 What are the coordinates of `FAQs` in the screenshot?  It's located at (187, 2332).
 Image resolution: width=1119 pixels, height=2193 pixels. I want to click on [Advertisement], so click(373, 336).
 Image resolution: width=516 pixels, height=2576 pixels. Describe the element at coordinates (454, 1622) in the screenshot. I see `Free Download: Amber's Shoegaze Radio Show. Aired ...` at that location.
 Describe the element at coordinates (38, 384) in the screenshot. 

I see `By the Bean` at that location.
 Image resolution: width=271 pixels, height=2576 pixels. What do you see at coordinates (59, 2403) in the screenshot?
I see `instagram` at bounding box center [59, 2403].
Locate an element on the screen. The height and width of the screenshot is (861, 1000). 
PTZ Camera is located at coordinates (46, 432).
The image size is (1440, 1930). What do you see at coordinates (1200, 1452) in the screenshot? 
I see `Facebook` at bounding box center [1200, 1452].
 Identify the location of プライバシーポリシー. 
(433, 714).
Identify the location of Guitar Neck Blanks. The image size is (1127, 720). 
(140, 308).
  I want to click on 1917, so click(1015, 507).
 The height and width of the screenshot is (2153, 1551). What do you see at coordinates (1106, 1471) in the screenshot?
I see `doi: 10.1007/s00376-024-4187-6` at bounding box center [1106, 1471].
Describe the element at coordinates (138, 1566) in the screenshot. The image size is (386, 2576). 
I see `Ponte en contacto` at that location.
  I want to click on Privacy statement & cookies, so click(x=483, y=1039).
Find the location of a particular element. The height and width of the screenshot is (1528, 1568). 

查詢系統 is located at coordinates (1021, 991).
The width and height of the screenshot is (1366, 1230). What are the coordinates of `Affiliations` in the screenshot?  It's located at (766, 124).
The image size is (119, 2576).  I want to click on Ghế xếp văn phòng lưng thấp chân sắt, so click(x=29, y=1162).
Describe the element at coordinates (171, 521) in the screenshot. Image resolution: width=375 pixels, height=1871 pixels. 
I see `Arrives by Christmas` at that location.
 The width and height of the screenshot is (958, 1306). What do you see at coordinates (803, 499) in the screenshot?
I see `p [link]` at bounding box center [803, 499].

■ **WORK TO COMPLETE**: Your task is an exact transcription of every line above.

■ **SOLUTION FOR THIS TASK**:
 What are the coordinates of `FAQs` in the screenshot?  It's located at (187, 2332).
 Image resolution: width=1119 pixels, height=2193 pixels. I want to click on [Advertisement], so click(373, 336).
 Image resolution: width=516 pixels, height=2576 pixels. Describe the element at coordinates (454, 1622) in the screenshot. I see `Free Download: Amber's Shoegaze Radio Show. Aired ...` at that location.
 Describe the element at coordinates (38, 384) in the screenshot. 

I see `By the Bean` at that location.
 Image resolution: width=271 pixels, height=2576 pixels. What do you see at coordinates (59, 2403) in the screenshot?
I see `instagram` at bounding box center [59, 2403].
Locate an element on the screen. The height and width of the screenshot is (861, 1000). 
PTZ Camera is located at coordinates (46, 432).
The image size is (1440, 1930). What do you see at coordinates (1200, 1452) in the screenshot? 
I see `Facebook` at bounding box center [1200, 1452].
 Identify the location of プライバシーポリシー. 
(433, 714).
Identify the location of Guitar Neck Blanks. The image size is (1127, 720). 
(140, 308).
  I want to click on 1917, so click(1015, 507).
 The height and width of the screenshot is (2153, 1551). What do you see at coordinates (1106, 1471) in the screenshot?
I see `doi: 10.1007/s00376-024-4187-6` at bounding box center [1106, 1471].
Describe the element at coordinates (138, 1566) in the screenshot. The image size is (386, 2576). 
I see `Ponte en contacto` at that location.
  I want to click on Privacy statement & cookies, so click(x=483, y=1039).
Find the location of a particular element. The height and width of the screenshot is (1528, 1568). 

查詢系統 is located at coordinates (1021, 991).
The width and height of the screenshot is (1366, 1230). What are the coordinates of `Affiliations` in the screenshot?  It's located at (766, 124).
The image size is (119, 2576).  I want to click on Ghế xếp văn phòng lưng thấp chân sắt, so click(x=29, y=1162).
Describe the element at coordinates (171, 521) in the screenshot. Image resolution: width=375 pixels, height=1871 pixels. 
I see `Arrives by Christmas` at that location.
 The width and height of the screenshot is (958, 1306). What do you see at coordinates (803, 499) in the screenshot?
I see `p [link]` at bounding box center [803, 499].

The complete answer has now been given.